Galatasaray – Fenerbahçe maçları çok önemlidir, değerlidir. Şampiyon takım bazen derbilerde yenilir, burukluğunu yaşar. Fenerbahçe’ye karşı içeride, dışarıda 6 gol atıp gol yemedik. Rakibimiz iki maçta da domine ederek kazandık. Daha farklı skorlarla da bitebilirdi. Şampiyonluk sonrası kutlama öncesi Fenerbahçe’yi yenmek, camiamızın sevincini 2 katına çıkarttı. Beşiktaş ve Trabzonspor’a karşı iç sahada kazandık. Tek mağlubiyetimiz Beşiktaş’a karşı deplasmanda oldu. Bu sene lige hükmeden, domine eden bir Galatasaray vardı. Şampiyon olabilirsiniz ama çok fazla zorlanıp, rakip hatasıyla şampiyon olabilirsiniz. Bu sene kimse hata yapmadı. Biz 88 puana ulaşıp şampiyon olduk. Bu Galatasaray’ın kalitesini, inanmışlığını, motivasyonunu gösteriyor. Lig de çok kaliteliydi. Rakiplerimizin kadrolarında da çok önemli oyuncuları vardı. Bu sene kalite olarak son yılların en iyi liglerinden biriydi. Galatasaray, bu sezon Süper Lig’e kalite ve fark kattı. Galatasaray’ın getirdiği oyuncular, ligin marka değerini çok yükseltti.
TRANSFERLER; KIRILMA ANI…
Şöyle zor; transferler geç geldi, adapte olmak, bizim oyuncuları oyuncuların bizi tanıması… İlk yarıdaki fikstür zordu. İlk 10 haftada 6 deplasman, 3 iç saha ve 1 hafta bay vardı. Zorlu bir fikstürdü. Biz o 10 haftayı aslında puan farkı 5 olarak geçtik. Genel olarak baktığımızda o döneme göre biz daha fazla puan toplayabilirdik ama genel olarak baktığımızda kötü bir senaryo değildi. Bizim için en zor fikstür, Dünya Kupası öncesi maçlarıydı. Karagümrük, Beşiktaş, Başakşehir maçlarıydı. O 3 maç kırılma anıydı. 3 galibiyet, oyun ve skor, gerçekten etkileyiciydi. Fenerbahçe de puan kaybetti, fark 2’ye düştü.

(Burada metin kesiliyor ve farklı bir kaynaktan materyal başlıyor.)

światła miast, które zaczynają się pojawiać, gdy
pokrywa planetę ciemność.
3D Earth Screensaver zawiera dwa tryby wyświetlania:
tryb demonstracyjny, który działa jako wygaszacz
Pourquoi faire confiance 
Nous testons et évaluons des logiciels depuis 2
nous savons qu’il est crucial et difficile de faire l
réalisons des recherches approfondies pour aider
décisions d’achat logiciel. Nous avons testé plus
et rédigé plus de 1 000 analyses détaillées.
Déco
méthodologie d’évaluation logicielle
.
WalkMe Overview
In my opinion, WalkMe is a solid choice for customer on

Dünya Kupası arasına çok motive gittik. Lig genelinde çok sakatlık yaşamadık. Bu da önemliydi. Atletik performans ekibi, tüm heyet, doktor, sağlık ekibi… Onlar da gerçekten takıma çok büyük değer kattılar. Çok az sakatlık yaşadığımız bir sene. Bu da hem çalışma metodları, antrenman bilimi anlamında, sahada da yüksek tempoda ve baskıda oynadık, bu seneyi az sakatlıkla geçirmek önemliydi.

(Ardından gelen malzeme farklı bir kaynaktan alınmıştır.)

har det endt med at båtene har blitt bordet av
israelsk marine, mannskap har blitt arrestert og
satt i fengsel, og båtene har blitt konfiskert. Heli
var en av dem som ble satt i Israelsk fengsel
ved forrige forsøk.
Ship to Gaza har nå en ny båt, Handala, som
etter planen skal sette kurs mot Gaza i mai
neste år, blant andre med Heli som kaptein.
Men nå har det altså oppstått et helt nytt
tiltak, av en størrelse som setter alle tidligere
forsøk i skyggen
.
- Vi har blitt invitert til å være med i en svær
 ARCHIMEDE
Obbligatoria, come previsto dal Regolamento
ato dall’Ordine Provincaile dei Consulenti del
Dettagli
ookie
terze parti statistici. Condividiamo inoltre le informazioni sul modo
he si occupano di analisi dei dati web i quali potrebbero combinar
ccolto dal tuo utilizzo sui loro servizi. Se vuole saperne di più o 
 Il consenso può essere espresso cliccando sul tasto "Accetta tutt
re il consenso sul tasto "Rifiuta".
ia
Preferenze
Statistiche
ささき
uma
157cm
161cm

“DÜNYA KUPASI SONRASI ZORLANDIK”
Dünya Kupası sırasında Sergio Oliveira ve Mauro Icardi’de oldu. Lig tekrar başladıktan sonraki birkaç hafta zorlandık. Ritme girdikten sonra yine takım olarak bu sefer ülkemizin yaşadığı deprem felaketi oldu. Bizi derinden yaraladı, psikolojimizi farklı bir yere götürdü. Zor haftalardı. Bu kadar uzun bölümde, performans olarak hep en üstü yakaladık. Bu da önemliydi.